Custom AI-based Voices Offer a Distinctive Sound for People and Brands and Are Growing Fast

on June 23, 2019 at 6:09 pm

Darwinian forces of natural selection favor uniqueness – from birds to people to corporations. Enterprises capture this uniqueness in their brand. A distinctive logo, a preferred font, a color palate, and now more than ever, a vocal identity. With over 2.5 billion voice-enabled devices globally and 8 billion projected globally by 2023, the demand for unique voice is skyrocketing. Corporations want to be heard and listeners want variety.

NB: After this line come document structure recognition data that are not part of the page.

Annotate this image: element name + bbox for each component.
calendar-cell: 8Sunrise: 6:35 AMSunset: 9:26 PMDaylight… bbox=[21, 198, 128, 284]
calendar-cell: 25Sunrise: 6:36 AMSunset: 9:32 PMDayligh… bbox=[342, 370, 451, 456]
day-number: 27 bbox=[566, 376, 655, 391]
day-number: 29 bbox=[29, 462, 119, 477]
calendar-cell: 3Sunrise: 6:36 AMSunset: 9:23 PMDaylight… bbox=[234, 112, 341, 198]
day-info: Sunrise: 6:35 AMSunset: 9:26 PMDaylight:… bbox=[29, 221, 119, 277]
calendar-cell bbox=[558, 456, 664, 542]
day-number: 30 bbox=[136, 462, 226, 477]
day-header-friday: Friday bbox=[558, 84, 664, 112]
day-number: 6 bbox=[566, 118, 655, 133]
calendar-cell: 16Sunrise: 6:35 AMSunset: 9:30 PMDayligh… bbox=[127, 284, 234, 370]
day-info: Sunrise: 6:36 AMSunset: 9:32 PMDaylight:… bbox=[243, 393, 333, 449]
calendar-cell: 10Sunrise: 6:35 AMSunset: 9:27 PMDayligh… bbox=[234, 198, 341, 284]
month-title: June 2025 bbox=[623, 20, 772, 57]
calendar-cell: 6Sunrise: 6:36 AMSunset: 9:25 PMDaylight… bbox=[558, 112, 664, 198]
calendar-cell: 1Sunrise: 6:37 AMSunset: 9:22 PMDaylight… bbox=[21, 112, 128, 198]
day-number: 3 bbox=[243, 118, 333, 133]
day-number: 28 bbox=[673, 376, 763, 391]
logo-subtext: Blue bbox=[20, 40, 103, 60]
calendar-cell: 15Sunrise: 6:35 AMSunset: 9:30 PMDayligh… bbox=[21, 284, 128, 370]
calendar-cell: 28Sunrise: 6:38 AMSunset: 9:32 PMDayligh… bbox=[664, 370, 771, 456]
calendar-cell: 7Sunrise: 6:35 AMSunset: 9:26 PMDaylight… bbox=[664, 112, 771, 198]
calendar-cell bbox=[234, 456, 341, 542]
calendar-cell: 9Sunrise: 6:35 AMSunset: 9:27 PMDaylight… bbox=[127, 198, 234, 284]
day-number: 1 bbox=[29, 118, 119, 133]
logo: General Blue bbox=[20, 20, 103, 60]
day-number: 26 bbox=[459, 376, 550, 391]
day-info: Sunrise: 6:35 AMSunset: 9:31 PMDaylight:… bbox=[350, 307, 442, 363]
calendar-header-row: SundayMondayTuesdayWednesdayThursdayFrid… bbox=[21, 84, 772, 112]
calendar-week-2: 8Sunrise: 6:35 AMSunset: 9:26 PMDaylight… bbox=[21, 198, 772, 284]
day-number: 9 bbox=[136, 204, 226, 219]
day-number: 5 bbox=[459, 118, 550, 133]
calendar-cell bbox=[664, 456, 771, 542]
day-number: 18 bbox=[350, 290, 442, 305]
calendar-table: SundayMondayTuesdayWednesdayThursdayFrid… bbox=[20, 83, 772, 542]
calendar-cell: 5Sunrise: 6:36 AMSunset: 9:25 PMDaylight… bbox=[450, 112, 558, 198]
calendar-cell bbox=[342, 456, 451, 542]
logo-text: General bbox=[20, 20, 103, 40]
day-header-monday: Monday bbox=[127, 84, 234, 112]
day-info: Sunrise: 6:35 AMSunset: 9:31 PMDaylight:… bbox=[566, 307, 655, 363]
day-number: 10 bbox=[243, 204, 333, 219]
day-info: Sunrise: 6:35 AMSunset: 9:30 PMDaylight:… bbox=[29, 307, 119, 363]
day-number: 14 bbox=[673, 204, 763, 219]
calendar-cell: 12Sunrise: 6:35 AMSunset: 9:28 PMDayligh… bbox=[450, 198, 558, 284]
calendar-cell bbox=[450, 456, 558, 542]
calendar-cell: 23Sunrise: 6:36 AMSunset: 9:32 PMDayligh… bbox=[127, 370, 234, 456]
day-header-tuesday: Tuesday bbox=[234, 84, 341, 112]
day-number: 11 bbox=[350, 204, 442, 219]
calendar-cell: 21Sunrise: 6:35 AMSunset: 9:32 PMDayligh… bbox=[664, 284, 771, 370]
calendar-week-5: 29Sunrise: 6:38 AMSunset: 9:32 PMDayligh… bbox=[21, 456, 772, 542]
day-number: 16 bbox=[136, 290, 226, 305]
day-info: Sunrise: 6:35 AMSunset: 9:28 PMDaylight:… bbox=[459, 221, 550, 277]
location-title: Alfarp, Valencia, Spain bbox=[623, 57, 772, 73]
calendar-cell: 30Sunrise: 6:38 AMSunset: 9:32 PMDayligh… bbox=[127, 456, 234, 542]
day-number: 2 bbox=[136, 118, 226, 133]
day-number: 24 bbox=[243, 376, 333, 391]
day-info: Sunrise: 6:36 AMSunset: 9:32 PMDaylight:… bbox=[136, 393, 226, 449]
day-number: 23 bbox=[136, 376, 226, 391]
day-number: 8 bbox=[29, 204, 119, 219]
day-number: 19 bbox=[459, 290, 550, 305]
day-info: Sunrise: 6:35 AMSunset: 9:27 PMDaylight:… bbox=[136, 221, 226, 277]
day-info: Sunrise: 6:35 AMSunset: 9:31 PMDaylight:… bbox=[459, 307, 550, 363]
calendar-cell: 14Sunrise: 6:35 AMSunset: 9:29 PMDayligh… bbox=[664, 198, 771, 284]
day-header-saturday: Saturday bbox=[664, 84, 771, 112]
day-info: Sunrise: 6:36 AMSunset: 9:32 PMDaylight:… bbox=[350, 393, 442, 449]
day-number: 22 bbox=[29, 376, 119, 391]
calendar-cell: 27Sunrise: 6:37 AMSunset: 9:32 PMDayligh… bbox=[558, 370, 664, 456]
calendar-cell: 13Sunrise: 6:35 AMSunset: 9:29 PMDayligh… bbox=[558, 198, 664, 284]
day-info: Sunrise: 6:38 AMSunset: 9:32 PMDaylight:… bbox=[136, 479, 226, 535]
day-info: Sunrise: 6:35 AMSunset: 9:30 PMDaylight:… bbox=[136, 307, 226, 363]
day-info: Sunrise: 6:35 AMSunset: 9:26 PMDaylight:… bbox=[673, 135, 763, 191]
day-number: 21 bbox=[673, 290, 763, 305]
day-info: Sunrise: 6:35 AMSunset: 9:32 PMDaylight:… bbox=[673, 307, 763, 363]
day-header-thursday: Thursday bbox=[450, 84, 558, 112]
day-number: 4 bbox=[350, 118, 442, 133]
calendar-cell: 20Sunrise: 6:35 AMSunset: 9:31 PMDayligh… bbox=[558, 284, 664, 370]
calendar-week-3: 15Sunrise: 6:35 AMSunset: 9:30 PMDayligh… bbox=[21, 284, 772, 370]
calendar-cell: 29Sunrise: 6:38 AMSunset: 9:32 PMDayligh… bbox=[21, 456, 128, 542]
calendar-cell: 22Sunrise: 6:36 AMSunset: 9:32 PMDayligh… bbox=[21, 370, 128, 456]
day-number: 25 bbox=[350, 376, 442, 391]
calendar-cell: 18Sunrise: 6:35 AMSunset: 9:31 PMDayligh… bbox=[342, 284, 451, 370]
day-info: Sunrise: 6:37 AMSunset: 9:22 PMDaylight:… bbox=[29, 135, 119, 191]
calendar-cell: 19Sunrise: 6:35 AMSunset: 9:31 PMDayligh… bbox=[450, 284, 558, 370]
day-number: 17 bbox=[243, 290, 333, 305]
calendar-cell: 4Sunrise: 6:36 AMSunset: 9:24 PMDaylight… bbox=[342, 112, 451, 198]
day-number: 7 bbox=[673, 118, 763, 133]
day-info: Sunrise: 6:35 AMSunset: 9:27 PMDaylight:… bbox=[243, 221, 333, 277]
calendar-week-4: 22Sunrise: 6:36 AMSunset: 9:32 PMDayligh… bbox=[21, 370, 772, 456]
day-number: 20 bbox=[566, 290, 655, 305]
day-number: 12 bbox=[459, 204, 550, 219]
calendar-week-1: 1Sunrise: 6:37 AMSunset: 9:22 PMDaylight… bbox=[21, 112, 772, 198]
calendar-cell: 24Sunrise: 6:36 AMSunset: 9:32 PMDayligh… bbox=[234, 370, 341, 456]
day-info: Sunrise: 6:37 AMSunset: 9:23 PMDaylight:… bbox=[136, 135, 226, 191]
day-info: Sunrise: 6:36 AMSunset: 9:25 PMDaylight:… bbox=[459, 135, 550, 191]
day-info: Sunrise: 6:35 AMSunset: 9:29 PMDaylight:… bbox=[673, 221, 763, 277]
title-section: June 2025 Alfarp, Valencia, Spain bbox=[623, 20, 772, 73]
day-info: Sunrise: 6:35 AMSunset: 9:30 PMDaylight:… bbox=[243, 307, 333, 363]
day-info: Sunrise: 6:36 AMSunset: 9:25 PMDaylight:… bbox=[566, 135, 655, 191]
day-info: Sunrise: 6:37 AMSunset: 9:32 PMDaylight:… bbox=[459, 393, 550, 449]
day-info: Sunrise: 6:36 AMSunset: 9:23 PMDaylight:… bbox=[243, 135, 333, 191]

Today enterprises often hire a voice-over artist ($4.4 billion global market) to express their brand. Voice talents, however, are ephemeral – their voices change with age and health, they are not always available, and they can defect to a competitor (e.g. Sprint’s poaching of Paul Marcarelli from Verizon). When the volume and velocity of content updates make voice talent cost prohibitive, companies have relied on generic text-to-speech (TTS; $3 billion global market by 2022) at the expense of brand differentiation. Moreover, relying on the voice infrastructure of large tech companies like Amazon, Google, Facebook, Apple, Microsoft and the like means that they now know your business. In the voice-first era, companies that compromise on unique voice, simply will not be heard over their competition, and that’s not good for business.

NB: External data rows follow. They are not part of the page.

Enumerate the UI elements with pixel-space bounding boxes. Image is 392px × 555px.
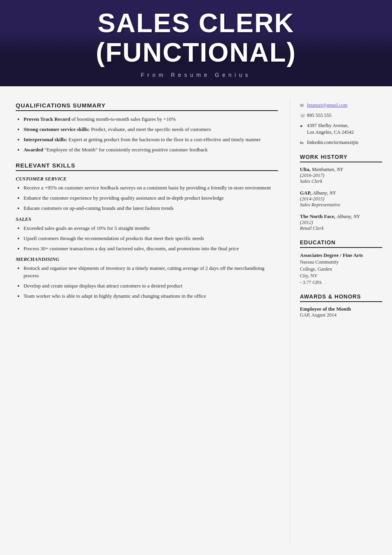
phone-icon: ☏ bbox=[300, 113, 307, 119]
award-detail-1: GAP, August 2014 bbox=[300, 312, 382, 318]
cs-list: Receive a +95% on customer service feedb… bbox=[16, 184, 278, 212]
edu-school: Nassau Community College, Garden City, N… bbox=[300, 259, 382, 280]
work-history-section: WORK HISTORY Ulta, Manhattan, NY (2016-2… bbox=[300, 154, 382, 231]
qual-text-2: Predict, evaluate, and meet the specific… bbox=[91, 126, 211, 132]
list-item: Restock and organize new shipments of in… bbox=[24, 265, 278, 280]
awards-section: AWARDS & HONORS Employee of the Month GA… bbox=[300, 293, 382, 318]
linkedin-item: in linkedin.com/in/mansztjin bbox=[300, 139, 382, 146]
skill-category-merch: MERCHANDISING bbox=[16, 256, 278, 262]
skills-title: RELEVANT SKILLS bbox=[16, 162, 278, 171]
award-title-1: Employee of the Month bbox=[300, 306, 382, 312]
left-column: QUALIFICATIONS SUMMARY Proven Track Reco… bbox=[0, 98, 290, 543]
qual-bold-2: Strong customer service skills: bbox=[24, 126, 90, 132]
job-entry-gap: GAP, Albany, NY (2014-2015) Sales Repres… bbox=[300, 190, 382, 208]
qual-bold-3: Interpersonal skills: bbox=[24, 136, 67, 142]
phone-item: ☏ 895 555 555 bbox=[300, 112, 382, 119]
address-item: ● 4397 Shelby Avenue, Los Angeles, CA 24… bbox=[300, 122, 382, 136]
job-role-1: Sales Clerk bbox=[300, 178, 382, 184]
phone-text: 895 555 555 bbox=[307, 112, 332, 119]
job-dates-1: (2016-2017) bbox=[300, 173, 382, 178]
job-entry-northface: The North Face, Albany, NY (2012) Retail… bbox=[300, 213, 382, 231]
list-item: Strong customer service skills: Predict,… bbox=[24, 126, 278, 133]
skills-section: RELEVANT SKILLS CUSTOMER SERVICE Receive… bbox=[16, 162, 278, 300]
main-content: QUALIFICATIONS SUMMARY Proven Track Reco… bbox=[0, 86, 392, 555]
list-item: Develop and create unique displays that … bbox=[24, 282, 278, 290]
sales-list: Exceeded sales goals an average of 10% f… bbox=[16, 225, 278, 253]
skill-category-sales: SALES bbox=[16, 216, 278, 222]
edu-degree: Associates Degree / Fine Arts bbox=[300, 252, 382, 259]
linkedin-text: linkedin.com/in/mansztjin bbox=[307, 139, 358, 146]
list-item: Interpersonal skills: Expert at getting … bbox=[24, 136, 278, 144]
qual-text-4: “Employee of the Month” for consistently… bbox=[45, 147, 208, 153]
job-company-2: GAP, Albany, NY bbox=[300, 190, 382, 196]
education-title: EDUCATION bbox=[300, 239, 382, 248]
linkedin-icon: in bbox=[300, 140, 307, 146]
qualifications-section: QUALIFICATIONS SUMMARY Proven Track Reco… bbox=[16, 102, 278, 153]
right-column: ✉ lmanszt@gmail.com ☏ 895 555 555 ● 4397… bbox=[290, 98, 392, 543]
list-item: Enhance the customer experience by provi… bbox=[24, 195, 278, 202]
email-icon: ✉ bbox=[300, 102, 307, 109]
email-link[interactable]: lmanszt@gmail.com bbox=[307, 102, 348, 109]
qualifications-title: QUALIFICATIONS SUMMARY bbox=[16, 102, 278, 111]
job-company-1: Ulta, Manhattan, NY bbox=[300, 166, 382, 173]
contact-section: ✉ lmanszt@gmail.com ☏ 895 555 555 ● 4397… bbox=[300, 102, 382, 146]
work-history-title: WORK HISTORY bbox=[300, 154, 382, 162]
awards-title: AWARDS & HONORS bbox=[300, 293, 382, 302]
list-item: Awarded “Employee of the Month” for cons… bbox=[24, 146, 278, 154]
qual-text-1: of boosting month-to-month sales figures… bbox=[71, 116, 176, 122]
resume-title: SALES CLERK (FUNCTIONAL) bbox=[0, 8, 392, 67]
job-role-2: Sales Representative bbox=[300, 202, 382, 208]
qualifications-list: Proven Track Record of boosting month-to… bbox=[16, 116, 278, 153]
list-item: Team worker who is able to adapt in high… bbox=[24, 293, 278, 300]
skill-category-cs: CUSTOMER SERVICE bbox=[16, 176, 278, 182]
address-text: 4397 Shelby Avenue, Los Angeles, CA 2454… bbox=[307, 122, 354, 136]
email-item: ✉ lmanszt@gmail.com bbox=[300, 102, 382, 109]
list-item: Educate customers on up-and-coming brand… bbox=[24, 205, 278, 212]
location-icon: ● bbox=[300, 123, 307, 129]
resume-subtitle: From Resume Genius bbox=[0, 72, 392, 78]
job-dates-3: (2012) bbox=[300, 220, 382, 226]
job-dates-2: (2014-2015) bbox=[300, 196, 382, 202]
qual-bold-1: Proven Track Record bbox=[24, 116, 70, 122]
job-entry-ulta: Ulta, Manhattan, NY (2016-2017) Sales Cl… bbox=[300, 166, 382, 184]
job-role-3: Retail Clerk bbox=[300, 226, 382, 231]
resume-header: SALES CLERK (FUNCTIONAL) From Resume Gen… bbox=[0, 0, 392, 86]
qual-text-3: Expert at getting product from the backr… bbox=[69, 136, 261, 142]
header-content: SALES CLERK (FUNCTIONAL) From Resume Gen… bbox=[0, 8, 392, 78]
list-item: Receive a +95% on customer service feedb… bbox=[24, 184, 278, 192]
education-section: EDUCATION Associates Degree / Fine Arts … bbox=[300, 239, 382, 286]
list-item: Upsell customers through the recommendat… bbox=[24, 235, 278, 242]
job-company-3: The North Face, Albany, NY bbox=[300, 213, 382, 220]
merch-list: Restock and organize new shipments of in… bbox=[16, 265, 278, 300]
edu-gpa: - 3.77 GPA bbox=[300, 280, 382, 286]
list-item: Exceeded sales goals an average of 10% f… bbox=[24, 225, 278, 232]
list-item: Process 30+ customer transactions a day … bbox=[24, 245, 278, 253]
list-item: Proven Track Record of boosting month-to… bbox=[24, 116, 278, 123]
qual-bold-4: Awarded bbox=[24, 147, 43, 153]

Custom voices offer the flexibility of synthetic speech and the personalization of human talent. A custom vocal persona allows companies to efficiently deliver high volume, rapidly changing, and contextually-relevant content without compromising brand consistency. They also open up new markets for talent and influencers and provide creative tools for marketing and content delivery. With these exciting opportunities, it’s no surprise that the voice customization market is already $456 million and expected to reach $1.7 billion by 2023 at a compound annual growth rate (CAGR) of 30.7%.

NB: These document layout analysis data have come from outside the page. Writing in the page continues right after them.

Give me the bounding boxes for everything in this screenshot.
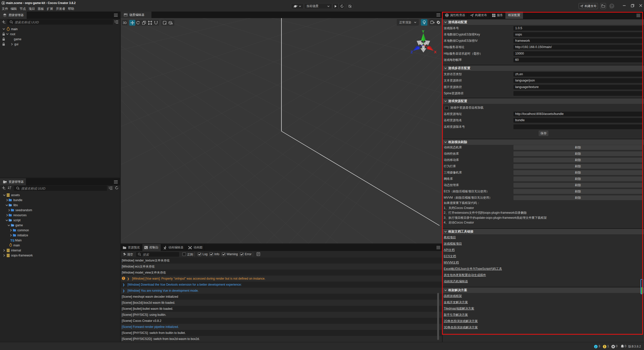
svg-text:X: X	[434, 50, 436, 54]
svg-text:Y: Y	[422, 29, 424, 33]
svg-text:Z: Z	[411, 50, 413, 54]
svg-text:?: ?	[611, 4, 613, 8]
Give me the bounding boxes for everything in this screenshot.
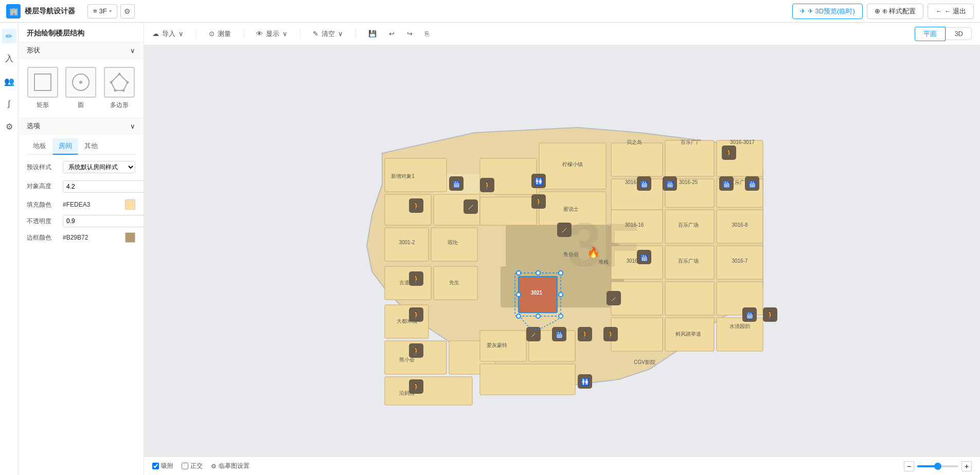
opacity-input[interactable] [63,215,144,227]
fill-color-swatch[interactable] [125,199,135,210]
panel-title: 开始绘制楼层结构 [19,23,144,42]
rect-label: 矩形 [37,101,49,109]
svg-text:水清园韵: 水清园韵 [729,323,750,329]
redo-group[interactable]: ↪ [407,30,413,38]
border-color-label: 边框颜色 [27,233,63,242]
svg-text:🚶: 🚶 [606,331,615,339]
svg-text:⟋: ⟋ [610,295,617,303]
zoom-out-button[interactable]: − [904,461,914,471]
svg-point-2 [79,81,82,84]
measure-group[interactable]: ⊙ 测量 [209,29,231,39]
preset-style-label: 预设样式 [27,163,63,172]
sidebar-icon-settings[interactable]: ⚙ [2,119,16,134]
save-group[interactable]: 💾 [368,30,377,38]
measure-icon: ⊙ [209,30,215,38]
floor-map[interactable]: 3F 新增对象1 柠檬小镇 3001-2 瑕玧· 蜜说士 古道边 鱼佰佰 堆栈 … [331,92,794,410]
svg-text:🚶: 🚶 [412,202,421,211]
border-color-value: #B29B72 [63,234,125,241]
preset-style-select[interactable]: 系统默认房间样式 [63,161,135,173]
capture-settings[interactable]: ⚙ 临摹图设置 [211,462,250,470]
plane-icon: ✈ [800,7,806,15]
svg-rect-34 [665,140,714,176]
undo-group[interactable]: ↩ [389,30,395,38]
style-config-button[interactable]: ⊕ ⊕ 样式配置 [867,4,924,19]
svg-text:百乐广厂: 百乐广厂 [681,139,701,145]
current-floor: 3F [99,7,107,15]
shape-rect[interactable]: 矩形 [27,67,59,109]
shape-polygon[interactable]: 多边形 [103,67,135,109]
svg-text:CGV影院: CGV影院 [634,359,655,365]
options-section-header[interactable]: 选项 ∨ [19,118,144,134]
svg-text:堆栈: 堆栈 [598,259,609,265]
svg-point-132 [516,271,521,275]
svg-text:先生: 先生 [449,280,459,285]
clear-group[interactable]: ✎ 清空 ∨ [313,29,343,39]
shapes-section-header[interactable]: 形状 ∨ [19,42,144,59]
preset-style-row: 预设样式 系统默认房间样式 [27,161,135,173]
view-tab-3d[interactable]: 3D [946,27,972,40]
ortho-checkbox[interactable] [182,463,188,469]
svg-text:🛗: 🛗 [745,312,753,319]
circle-icon-box [65,67,96,98]
polygon-icon-box [104,67,135,98]
sidebar-icon-users[interactable]: 👥 [2,74,16,88]
map-container[interactable]: 3F 新增对象1 柠檬小镇 3001-2 瑕玧· 蜜说士 古道边 鱼佰佰 堆栈 … [144,45,980,456]
svg-text:🛗: 🛗 [722,180,730,188]
sidebar-icon-entrance[interactable]: 入 [2,51,16,66]
divider-1 [196,29,197,39]
svg-point-136 [559,293,563,297]
divider-4 [355,29,356,39]
floor-settings-button[interactable]: ⚙ [120,4,135,19]
svg-text:爱灰蒙特: 爱灰蒙特 [487,342,507,348]
snap-option[interactable]: 吸附 [152,462,173,470]
svg-point-138 [536,314,540,318]
shapes-section-label: 形状 [27,46,40,55]
svg-rect-50 [717,318,763,351]
tab-other[interactable]: 其他 [78,138,104,155]
exit-button[interactable]: ← ← 退出 [928,4,974,19]
tab-room[interactable]: 房间 [52,138,78,155]
style-config-label: ⊕ 样式配置 [882,7,916,16]
left-panel: 开始绘制楼层结构 形状 ∨ 矩形 圆 [19,23,144,475]
svg-text:3016-16: 3016-16 [625,222,644,228]
svg-point-6 [122,89,124,92]
svg-text:🚶: 🚶 [412,347,421,356]
measure-label: 测量 [218,29,231,39]
view-tab-flat[interactable]: 平面 [915,27,946,41]
fill-color-label: 填充颜色 [27,200,63,209]
svg-text:3001-2: 3001-2 [399,240,415,245]
clear-icon: ✎ [313,30,318,38]
display-chevron-icon: ∨ [282,30,288,38]
ortho-option[interactable]: 正交 [182,462,203,470]
floor-select-button[interactable]: ≡ 3F ▾ [87,4,117,19]
circle-label: 圆 [78,101,84,109]
svg-point-5 [126,81,129,84]
svg-text:蜜说士: 蜜说士 [563,206,579,212]
svg-text:🚶: 🚶 [412,383,421,392]
undo-icon: ↩ [389,30,395,38]
snap-checkbox[interactable] [152,463,159,469]
import-group[interactable]: ☁ 导入 ∨ [152,29,184,39]
tab-floor[interactable]: 地板 [27,138,52,155]
target-height-input[interactable] [63,180,144,193]
opacity-row: 不透明度 0~1 [27,215,135,227]
import-label: 导入 [162,29,175,39]
svg-rect-46 [665,282,714,315]
preview-3d-button[interactable]: ✈ ✈ 3D预览(临时) [792,4,863,19]
canvas-toolbar: ☁ 导入 ∨ ⊙ 测量 👁 显示 ∨ ✎ 清空 ∨ 💾 ↩ ↪ [144,23,980,45]
copy-group[interactable]: ⎘ [425,30,429,38]
svg-point-135 [516,293,521,297]
display-group[interactable]: 👁 显示 ∨ [256,29,288,39]
canvas-area: ☁ 导入 ∨ ⊙ 测量 👁 显示 ∨ ✎ 清空 ∨ 💾 ↩ ↪ [144,23,980,456]
shape-circle[interactable]: 圆 [65,67,97,109]
zoom-thumb[interactable] [934,463,941,470]
sidebar-icon-draw[interactable]: ✏ [2,29,16,43]
sidebar-icon-curve[interactable]: ∫ [2,97,16,111]
svg-text:🛗: 🛗 [640,180,648,188]
clear-label: 清空 [322,29,335,39]
zoom-in-button[interactable]: + [961,461,972,471]
border-color-swatch[interactable] [125,232,135,243]
top-bar: 🏢 楼层导航设计器 ≡ 3F ▾ ⚙ ✈ ✈ 3D预览(临时) ⊕ ⊕ 样式配置… [0,0,980,23]
divider-2 [243,29,244,39]
zoom-slider[interactable] [917,465,958,467]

From individuals to brands

Unlike conventional methods of synthetic voice creation, VocaliD’s award-winning technology generates high-quality, natural sounding voices within hours, not months. We leverage cutting-edge machine learning techniques, proprietary voice blending algorithms, and our crowdsourced Voicebank dataset to enable brands and individuals to be heard in a voice that is uniquely theirs.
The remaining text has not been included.